Wednesday, April 19, 2006

One is the Loneliest Number

A week or so ago, David asked me, "Camille, which tomato is the saddest?" and I guessed wrong. It wasn't the tomato with the yellowed leaves or smallest leaves, it was the tomato with only one leaf. Poor Richard. He seems to have been afflicted with some debilitating tomato illness that has removed all folliage aside from one stout leaf. Strangely, this one leaf is enormous, and appears to be in perfect health.
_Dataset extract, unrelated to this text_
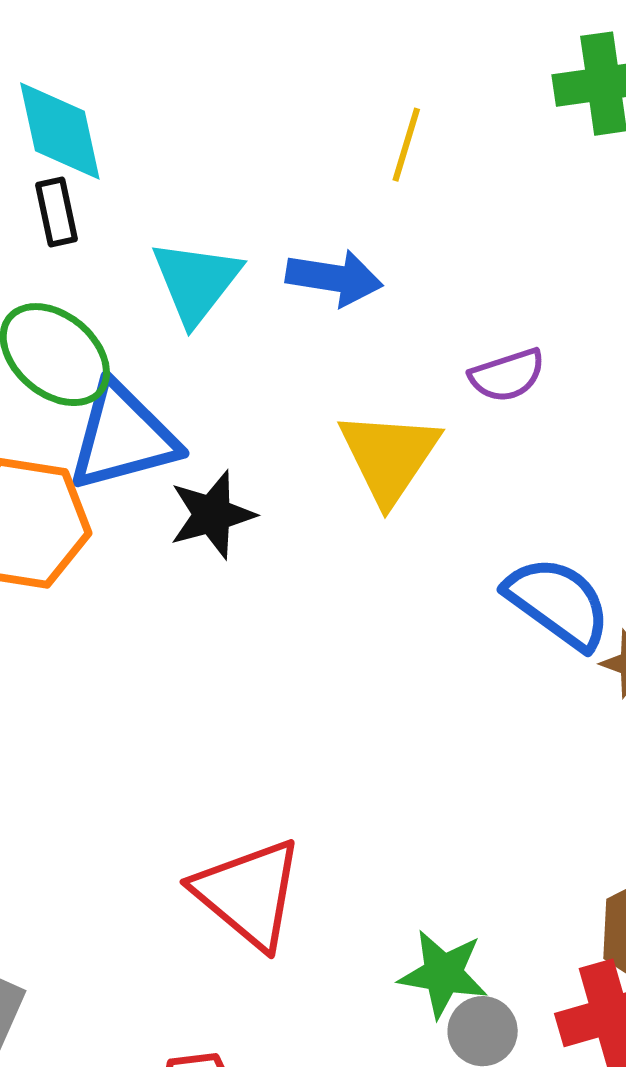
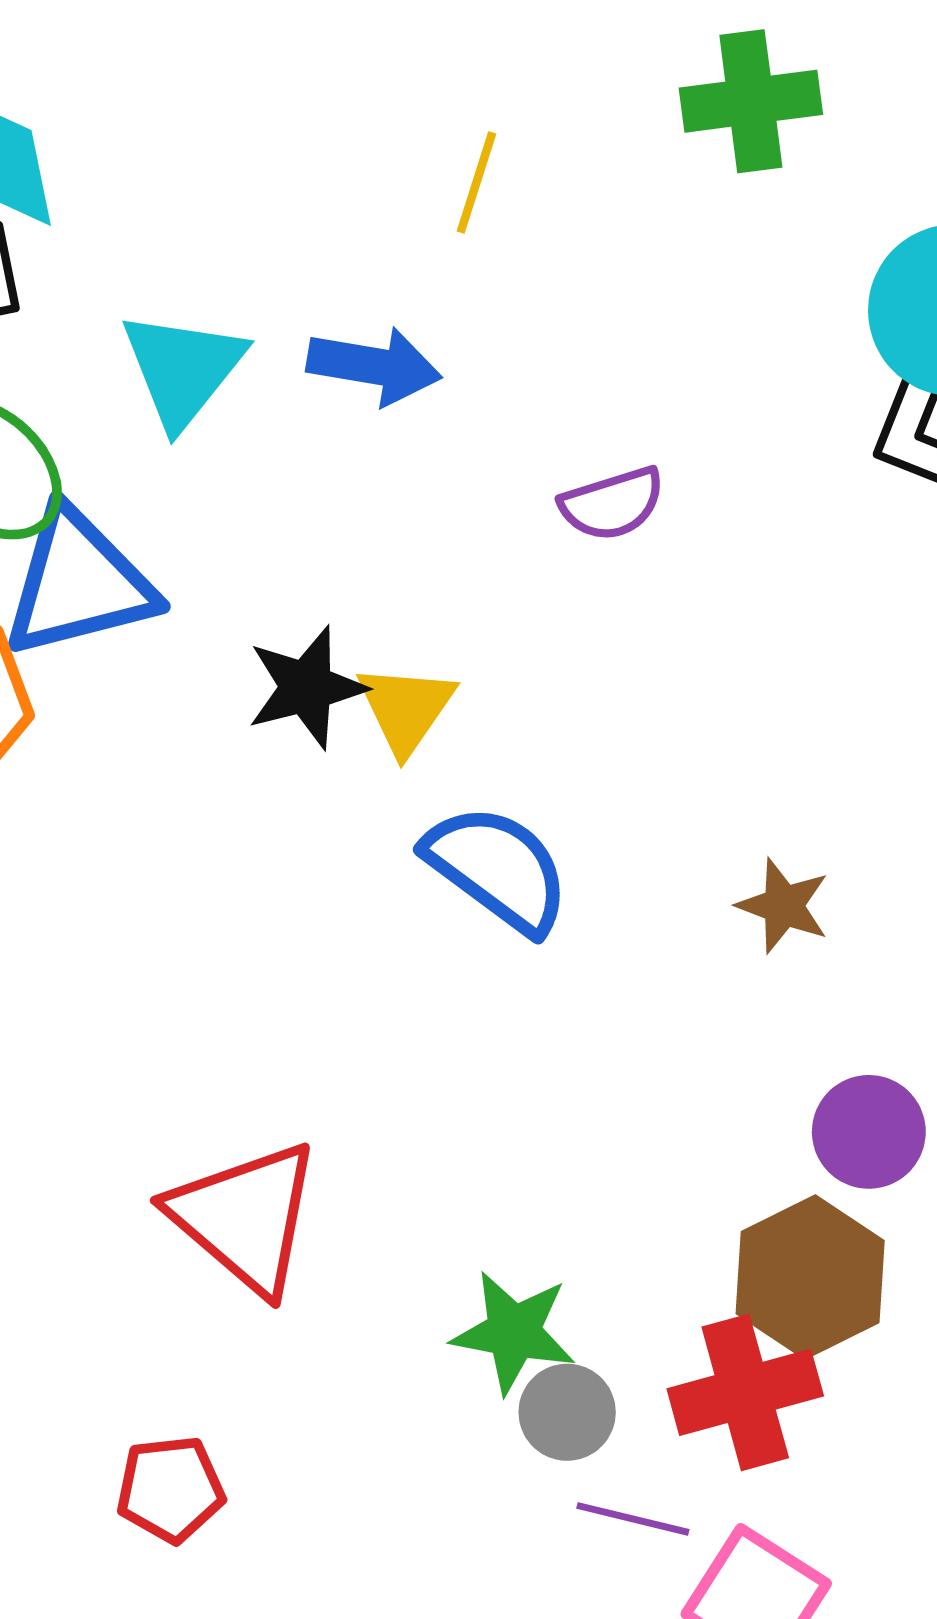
yellow triangle: (389, 456) -> (406, 709), moved, size x0.7
black star: (212, 515) -> (306, 687), moved
blue semicircle: (558, 603) -> (498, 868), moved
In an attempt to right all wrongs in the world, we have repotted Richard in a claypot-home of his very own, and set him dead, smack in the middle of our strongest flourescent growlight. He has been fortified, watered, and verbally encouraged. We have not revealed that there are seventy-nine tomato plants just like him (only far larger and in significantly better health), or that he's only a tomato plant, and really, what does it matter if he dies anyhow? or that "Richard" is a terrible name in the first place.

Our hopes are low.

Scientifically speaking, there really is no way he will a) develop any more leaves or b) develop fruit because he has no joints. There's no place for him to start growing another branch. With (ahem) normal tomato plants, the new branches the start growing between an original branch and the main stem are called "suckers." When we want to inhibit "sprawling" branches and force the plants to bear fruit, we snap off these sucker. Because poor Richard has only one leaf growing from one stem, there's nowhere for him to grow new branches. The only future we see for him is to grow taller and sturdier -- but he will remain impotent with one leaf.